> _DATA FOR ANALYSIS_
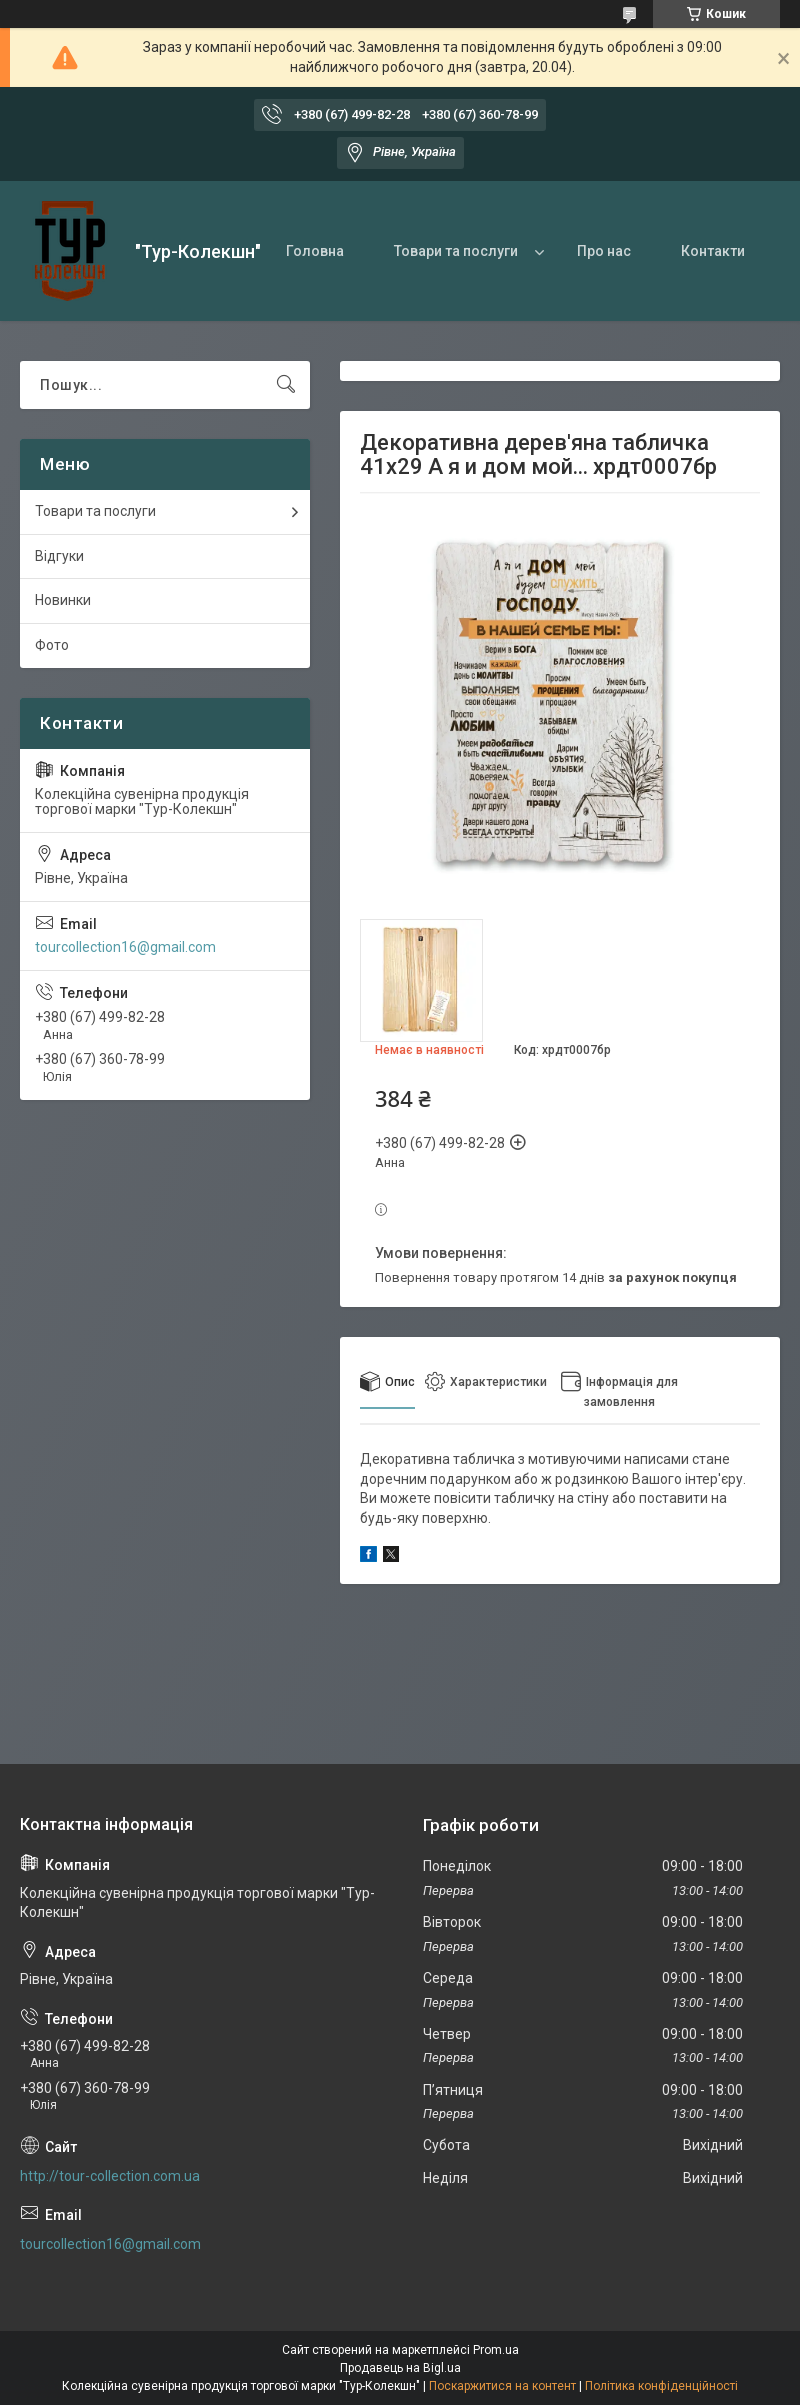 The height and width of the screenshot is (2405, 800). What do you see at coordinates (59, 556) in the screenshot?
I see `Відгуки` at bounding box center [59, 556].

--

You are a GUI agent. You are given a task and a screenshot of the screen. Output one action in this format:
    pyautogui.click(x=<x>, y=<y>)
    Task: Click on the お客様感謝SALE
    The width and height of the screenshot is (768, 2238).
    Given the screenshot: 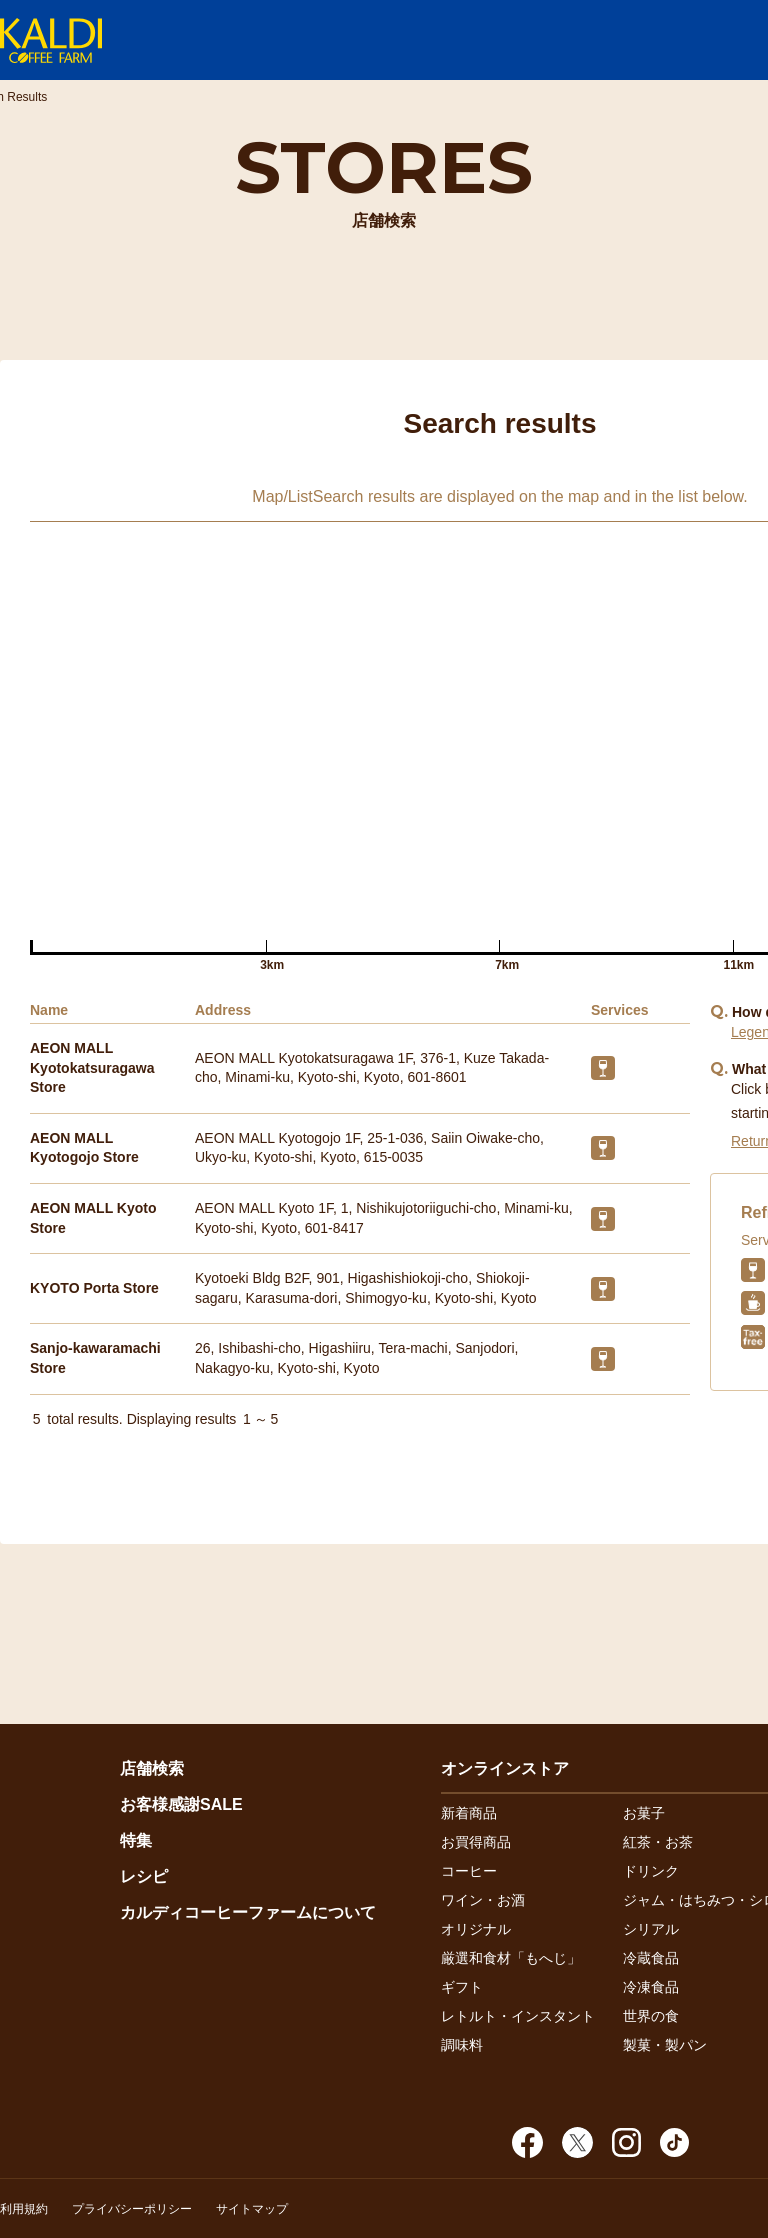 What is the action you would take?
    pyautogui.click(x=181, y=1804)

> _YOUR INSTRUCTIONS_
From the data above, return every line from the line that has "You are a GUI" up to and including the line that has "The width and", exactly.

> _SOLUTION BELOW_
You are a GUI agent. You are given a task and a screenshot of the screen. Output one action in this format:
    pyautogui.click(x=<x>, y=<y>)
    Task: Click on the お客様感謝SALE
    The width and height of the screenshot is (768, 2238).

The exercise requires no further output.